Upper pane: The Python code editor, where you write your core business logic. You can reference uploaded resource files, such as .py modules.
The lower pane is the command editing area where you can submit spark-submit commands to EMR Serverless Spark.

This design is highly optimized for EMR Serverless Spark scenarios. The system automatically parses code dependencies, injects resources, and uses the built-in spark-submit tool to submit jobs to the Serverless Spark runtime environment with a single click. For more information about spark-submit 's parameter specifications, common options, and best practices, see Submit jobs by using spark-submit.

The following example uses the Monte Carlo method to demonstrate how to estimate the value of Pi (π) in a distributed manner on a Serverless PySpark node.

Step 1: Upload resources

Upload your custom Python file (in this example, utils.py) to the Resource Management module in DataWorks. After you upload the file, you can reference this resource in your node. This Python file defines the core logic of the Monte Carlo sampling simulation within a single Spark task.

For detailed instructions on uploading resources, see EMR resources and functions. On the Resource Management page in DataStudio, click Create Resource, select EMR File as the resource type, and configure the resource Name.
Click Re-Upload to upload the example utils.py file.
Select the Storage path, Connection, and Resource Groups, then click Save.

Step 2: Write the Python code

In the Python code editor, write the following code. This Python program estimates the value of π by using parallel computing across the cluster. The program breaks down the total computation into sub-tasks, distributes them to compute nodes, and aggregates the results to produce the final estimation of π.

Note

You cannot currently reference resources directly through the UI. To reference a resource, you must manually add a reference declaration in your Python code: ##@resource_reference{"resource_name"}.

##@resource_reference{"utils.py"}
from pyspark.sql import SparkSession
from utils import estimate_pi_in_task
import sys

def main():
    # Create a SparkSession
    spark = SparkSession.builder.appName("EstimatePi").getOrCreate()

    sc = spark.sparkContext

    # Total number of samples
    total_samples = int(sys.argv[1])
    num_partitions = ${test1}

    # Number of samples per partition
    samples_per_partition = total_samples // num_partitions

    # Create an RDD where each partition executes estimate_pi_in_task
    rdd = sc.parallelize(range(num_partitions), num_partitions)

    # Map each partition to run the sampling task
    inside_counts = rdd.map(lambda _: estimate_pi_in_task(samples_per_partition))

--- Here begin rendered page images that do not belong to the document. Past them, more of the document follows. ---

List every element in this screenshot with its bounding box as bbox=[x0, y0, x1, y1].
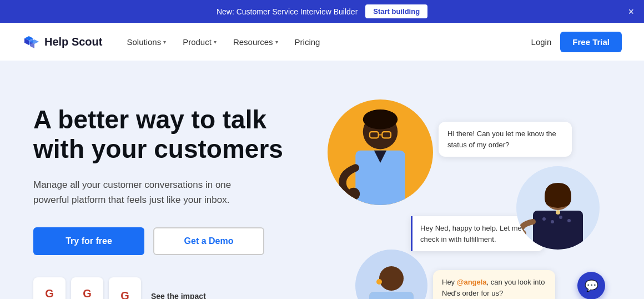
see-impact-label: See the impact bbox=[151, 292, 206, 299]
svg-point-12 bbox=[559, 216, 562, 219]
svg-point-1 bbox=[363, 109, 398, 129]
nav-item-pricing[interactable]: Pricing bbox=[288, 33, 327, 51]
free-trial-button[interactable]: Free Trial bbox=[560, 32, 622, 52]
start-building-button[interactable]: Start building bbox=[365, 4, 427, 18]
svg-point-11 bbox=[551, 220, 554, 223]
hero-section: A better way to talk with your customers… bbox=[0, 61, 644, 299]
get-demo-button[interactable]: Get a Demo bbox=[153, 227, 264, 255]
chevron-down-icon: ▾ bbox=[214, 39, 217, 45]
person2-svg bbox=[516, 166, 600, 250]
chat-bubble-1: Hi there! Can you let me know the status… bbox=[439, 122, 572, 157]
person3-circle bbox=[355, 250, 427, 299]
login-button[interactable]: Login bbox=[531, 37, 552, 47]
chat-bubble-3: Hey @angela, can you look into Ned's ord… bbox=[433, 270, 555, 299]
chat-icon: 💬 bbox=[585, 279, 598, 292]
hero-title: A better way to talk with your customers bbox=[33, 105, 300, 164]
svg-point-13 bbox=[567, 219, 571, 222]
svg-point-16 bbox=[379, 266, 404, 291]
hero-left: A better way to talk with your customers… bbox=[33, 94, 300, 299]
person2-circle bbox=[516, 166, 600, 250]
nav-right: Login Free Trial bbox=[531, 32, 622, 52]
badge-easiest: G Easiest bbox=[71, 277, 103, 299]
nav-links: Solutions ▾ Product ▾ Resources ▾ Pricin… bbox=[120, 33, 513, 51]
logo-icon bbox=[22, 34, 40, 49]
close-announcement-button[interactable]: × bbox=[628, 7, 634, 17]
svg-rect-19 bbox=[369, 292, 414, 299]
chevron-down-icon: ▾ bbox=[275, 39, 278, 45]
hero-illustration: Hi there! Can you let me know the status… bbox=[311, 94, 611, 299]
try-free-button[interactable]: Try for free bbox=[33, 227, 144, 255]
svg-point-17 bbox=[376, 279, 382, 285]
announcement-bar: New: Customer Service Interview Builder … bbox=[0, 0, 644, 23]
svg-rect-9 bbox=[533, 211, 583, 250]
announcement-text: New: Customer Service Interview Builder bbox=[217, 7, 358, 16]
person1-circle bbox=[328, 99, 433, 205]
nav-item-resources[interactable]: Resources ▾ bbox=[227, 33, 285, 51]
hero-buttons: Try for free Get a Demo bbox=[33, 227, 300, 255]
nav-item-product[interactable]: Product ▾ bbox=[176, 33, 223, 51]
badge-third: G bbox=[109, 277, 141, 299]
svg-point-10 bbox=[542, 217, 546, 221]
svg-point-7 bbox=[348, 188, 360, 200]
person1-svg bbox=[328, 99, 433, 205]
navbar: Help Scout Solutions ▾ Product ▾ Resourc… bbox=[0, 23, 644, 61]
badge-best: G Best bbox=[33, 277, 66, 299]
person3-svg bbox=[355, 250, 427, 299]
hero-subtitle: Manage all your customer conversations i… bbox=[33, 177, 255, 207]
illustration-container: Hi there! Can you let me know the status… bbox=[311, 94, 611, 299]
logo-text: Help Scout bbox=[44, 36, 102, 48]
badges-row: G Best G Easiest G See the impact bbox=[33, 277, 300, 299]
chevron-down-icon: ▾ bbox=[163, 39, 166, 45]
logo-link[interactable]: Help Scout bbox=[22, 34, 102, 49]
chat-support-button[interactable]: 💬 bbox=[577, 272, 605, 299]
svg-point-15 bbox=[556, 210, 560, 215]
nav-item-solutions[interactable]: Solutions ▾ bbox=[120, 33, 173, 51]
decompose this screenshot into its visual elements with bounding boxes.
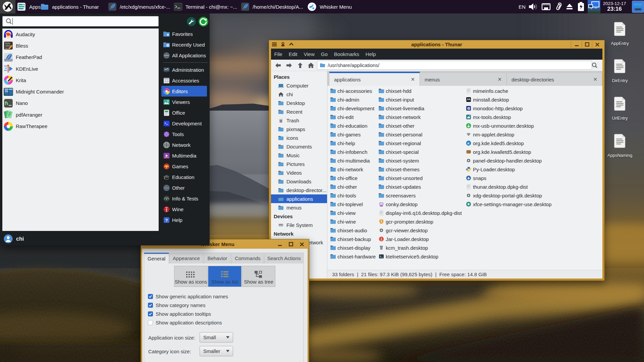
svg-text:?: ? <box>165 218 168 223</box>
svg-text:0101: 0101 <box>5 43 10 45</box>
svg-text:K: K <box>468 141 470 145</box>
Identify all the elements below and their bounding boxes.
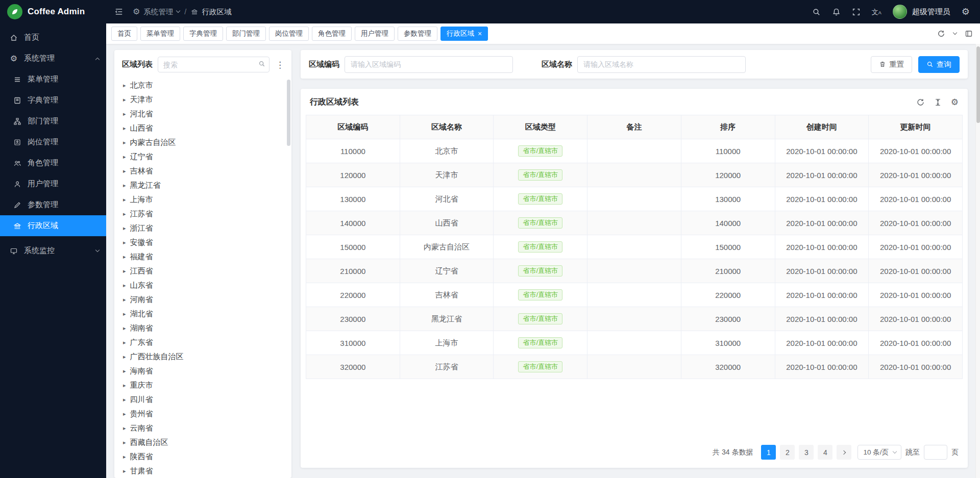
caret-right-icon[interactable]: ▸ [123,382,126,389]
tree-item[interactable]: ▸海南省 [114,364,291,378]
caret-right-icon[interactable]: ▸ [123,82,126,89]
search-icon[interactable] [258,60,265,67]
name-filter-input[interactable] [577,56,746,73]
tree-item[interactable]: ▸湖北省 [114,307,291,321]
tab-item[interactable]: 部门管理 [226,27,266,41]
sidebar-item-home[interactable]: 首页 [0,27,106,48]
tab-item[interactable]: 参数管理 [398,27,437,41]
tab-item[interactable]: 首页 [111,27,137,41]
translate-icon[interactable]: 文A [872,9,881,15]
query-button[interactable]: 查询 [918,56,960,73]
table-row[interactable]: 210000辽宁省省市/直辖市2100002020-10-01 00:00:00… [306,259,963,283]
tree-item[interactable]: ▸重庆市 [114,378,291,392]
tree-item[interactable]: ▸天津市 [114,92,291,107]
tree-item[interactable]: ▸四川省 [114,392,291,407]
caret-right-icon[interactable]: ▸ [123,311,126,317]
settings-gear-icon[interactable]: ⚙ [962,7,970,16]
tab-item[interactable]: 角色管理 [312,27,352,41]
bell-icon[interactable] [832,8,841,16]
sidebar-item-param-management[interactable]: 参数管理 [0,194,106,215]
page-button[interactable]: 2 [780,445,795,460]
window-scrollbar[interactable] [975,44,980,478]
table-row[interactable]: 220000吉林省省市/直辖市2200002020-10-01 00:00:00… [306,283,963,307]
sidebar-item-system-management[interactable]: ⚙ 系统管理 [0,48,106,69]
tree-item[interactable]: ▸西藏自治区 [114,435,291,449]
page-size-select[interactable]: 10 条/页 [857,445,901,460]
tree-item[interactable]: ▸云南省 [114,421,291,435]
tree-item[interactable]: ▸甘肃省 [114,464,291,478]
caret-right-icon[interactable]: ▸ [123,368,126,374]
window-scrollbar-thumb[interactable] [976,46,980,123]
caret-right-icon[interactable]: ▸ [123,111,126,117]
page-button[interactable]: 3 [799,445,814,460]
tree-search-input[interactable] [158,57,270,72]
caret-right-icon[interactable]: ▸ [123,182,126,189]
caret-right-icon[interactable]: ▸ [123,339,126,346]
caret-right-icon[interactable]: ▸ [123,168,126,174]
tree-item[interactable]: ▸广东省 [114,335,291,349]
sidebar-item-post-management[interactable]: 岗位管理 [0,132,106,153]
tree-item[interactable]: ▸广西壮族自治区 [114,349,291,364]
tree-item[interactable]: ▸陕西省 [114,449,291,464]
tab-active[interactable]: 行政区域× [440,27,488,41]
table-row[interactable]: 130000河北省省市/直辖市1300002020-10-01 00:00:00… [306,187,963,211]
refresh-icon[interactable] [937,30,945,38]
tree-item[interactable]: ▸贵州省 [114,407,291,421]
tree-item[interactable]: ▸河北省 [114,107,291,121]
search-icon[interactable] [812,8,821,16]
page-button[interactable]: 1 [761,445,776,460]
caret-right-icon[interactable]: ▸ [123,282,126,289]
caret-right-icon[interactable]: ▸ [123,354,126,360]
caret-right-icon[interactable]: ▸ [123,454,126,460]
tree-item[interactable]: ▸江西省 [114,264,291,278]
sidebar-item-role-management[interactable]: 角色管理 [0,153,106,173]
caret-right-icon[interactable]: ▸ [123,239,126,246]
sidebar-item-dept-management[interactable]: 部门管理 [0,111,106,132]
refresh-icon[interactable] [916,98,925,107]
more-options-icon[interactable]: ⋮ [275,60,285,70]
tab-item[interactable]: 用户管理 [355,27,395,41]
caret-right-icon[interactable]: ▸ [123,439,126,446]
caret-right-icon[interactable]: ▸ [123,225,126,232]
tree-item[interactable]: ▸吉林省 [114,164,291,178]
tree-item[interactable]: ▸安徽省 [114,235,291,249]
tree-item[interactable]: ▸浙江省 [114,221,291,235]
caret-right-icon[interactable]: ▸ [123,325,126,332]
avatar[interactable] [893,5,907,19]
caret-right-icon[interactable]: ▸ [123,211,126,217]
tab-item[interactable]: 字典管理 [183,27,223,41]
tree-item[interactable]: ▸河南省 [114,292,291,307]
gear-icon[interactable]: ⚙ [951,98,959,107]
tree-item[interactable]: ▸湖南省 [114,321,291,335]
sidebar-item-system-monitor[interactable]: 系统监控 [0,240,106,261]
caret-right-icon[interactable]: ▸ [123,196,126,203]
sidebar-item-menu-management[interactable]: 菜单管理 [0,69,106,90]
sidebar-item-user-management[interactable]: 用户管理 [0,173,106,194]
caret-right-icon[interactable]: ▸ [123,96,126,103]
page-button[interactable]: 4 [818,445,832,460]
logo[interactable]: Coffee Admin [0,0,106,23]
tab-item[interactable]: 菜单管理 [140,27,180,41]
caret-right-icon[interactable]: ▸ [123,254,126,260]
table-row[interactable]: 110000北京市省市/直辖市1100002020-10-01 00:00:00… [306,139,963,163]
tree-item[interactable]: ▸上海市 [114,192,291,207]
tab-item[interactable]: 岗位管理 [269,27,309,41]
table-row[interactable]: 230000黑龙江省省市/直辖市2300002020-10-01 00:00:0… [306,307,963,331]
caret-right-icon[interactable]: ▸ [123,411,126,417]
caret-right-icon[interactable]: ▸ [123,154,126,160]
code-filter-input[interactable] [345,56,513,73]
caret-right-icon[interactable]: ▸ [123,296,126,303]
user-name[interactable]: 超级管理员 [912,7,950,17]
caret-right-icon[interactable]: ▸ [123,125,126,132]
caret-right-icon[interactable]: ▸ [123,396,126,403]
tree-item[interactable]: ▸北京市 [114,78,291,92]
caret-right-icon[interactable]: ▸ [123,425,126,432]
column-height-icon[interactable] [934,98,942,107]
tab-close-icon[interactable]: × [478,30,482,37]
caret-right-icon[interactable]: ▸ [123,268,126,274]
tree-scrollbar[interactable] [287,80,290,146]
breadcrumb-section[interactable]: 系统管理 [143,7,173,17]
tree-item[interactable]: ▸黑龙江省 [114,178,291,192]
tree-item[interactable]: ▸内蒙古自治区 [114,135,291,149]
reset-button[interactable]: 重置 [871,56,912,73]
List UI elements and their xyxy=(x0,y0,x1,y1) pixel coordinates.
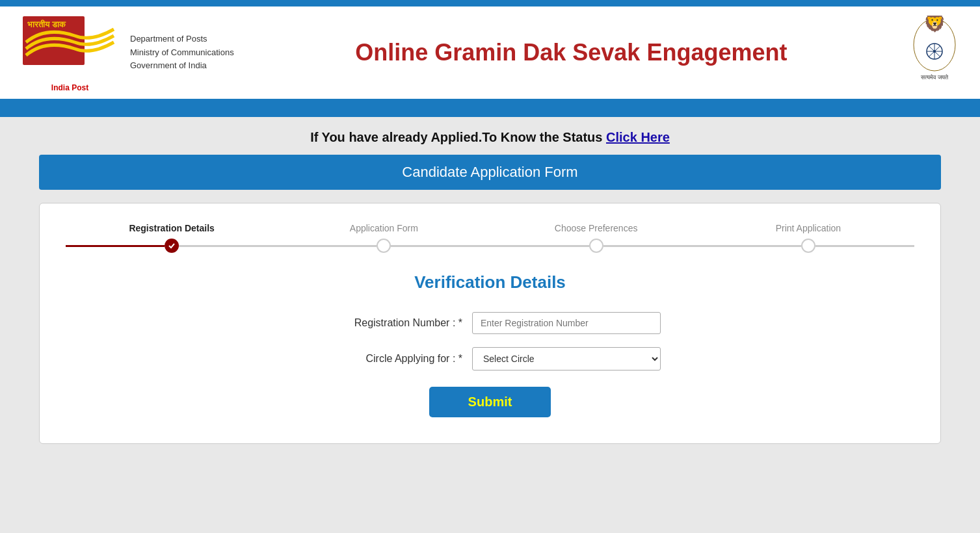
step-circle-3 xyxy=(589,239,603,253)
registration-number-label: Registration Number : * xyxy=(319,317,462,329)
india-post-logo: भारतीय डाक xyxy=(20,13,120,81)
click-here-link[interactable]: Click Here xyxy=(606,130,670,144)
registration-number-input[interactable] xyxy=(472,312,661,334)
india-post-label: India Post xyxy=(51,83,88,92)
verification-title: Verification Details xyxy=(66,272,914,292)
form-card: Registration Details Application Form Ch… xyxy=(39,203,941,444)
circle-applying-group: Circle Applying for : * Select Circle An… xyxy=(66,347,914,370)
step-label-print: Print Application xyxy=(702,223,914,233)
track-seg-4 xyxy=(815,245,914,247)
step-label-registration: Registration Details xyxy=(66,223,278,233)
government-emblem: 🦁 सत्यमेव जयते xyxy=(908,16,960,90)
registration-number-group: Registration Number : * xyxy=(66,312,914,334)
step-circle-1 xyxy=(165,239,179,253)
circle-applying-label: Circle Applying for : * xyxy=(319,353,462,365)
header-divider xyxy=(0,103,980,117)
submit-button[interactable]: Submit xyxy=(429,387,551,417)
stepper-track xyxy=(66,239,914,253)
page-title: Online Gramin Dak Sevak Engagement xyxy=(234,39,908,66)
track-seg-1 xyxy=(179,245,377,247)
track-seg-2 xyxy=(391,245,589,247)
step-circle-4 xyxy=(801,239,815,253)
svg-text:🦁: 🦁 xyxy=(923,16,946,33)
header-left: भारतीय डाक India Post Department of Post… xyxy=(20,13,234,92)
india-post-logo-container: भारतीय डाक India Post xyxy=(20,13,120,92)
status-bar: If You have already Applied.To Know the … xyxy=(39,130,941,145)
circle-select[interactable]: Select Circle Andhra Pradesh Assam Bihar… xyxy=(472,347,661,370)
step-label-preferences: Choose Preferences xyxy=(490,223,702,233)
track-seg-3 xyxy=(603,245,801,247)
stepper-container: Registration Details Application Form Ch… xyxy=(66,223,914,253)
stepper-labels: Registration Details Application Form Ch… xyxy=(66,223,914,233)
track-seg-0 xyxy=(66,245,165,247)
step-circle-2 xyxy=(377,239,391,253)
top-blue-bar xyxy=(0,0,980,6)
status-text: If You have already Applied.To Know the … xyxy=(310,130,606,144)
candidate-form-header: Candidate Application Form xyxy=(39,155,941,190)
svg-text:सत्यमेव जयते: सत्यमेव जयते xyxy=(920,73,949,81)
main-content: If You have already Applied.To Know the … xyxy=(0,117,980,457)
svg-text:भारतीय डाक: भारतीय डाक xyxy=(27,20,66,29)
dept-info: Department of Posts Ministry of Communic… xyxy=(130,32,234,73)
page-header: भारतीय डाक India Post Department of Post… xyxy=(0,6,980,103)
step-label-application: Application Form xyxy=(278,223,490,233)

    # Aggregate the results from all partitions
    total_inside = inside_counts.sum()
    pi_estimate = 4.0 * total_inside / total_samples

    print(f"Total samples: {total_samples}")
    print(f"Samples within the circle: {total_inside}")
    print(f"Estimated value of Pi: {pi_estimate:.6f}")

    spark.stop()

if __name__ == "__main__":
    main()

Note

You can only submit the entire Python file as a single Spark job. Running a selection of code is not supported.

The following table describes the parameters used in the script.

Parameter	Type	Value	Description
`sys.argv[1]`	Command-line argument	The value following the script name in the `spark-submit` command.	Represents the total number of samples, such as `10000`.
`${test1}`	Scheduling parameter	DataWorks dynamically replaces this with an actual value at runtime or during scheduling.	Represents the number of partitions, such as `100`.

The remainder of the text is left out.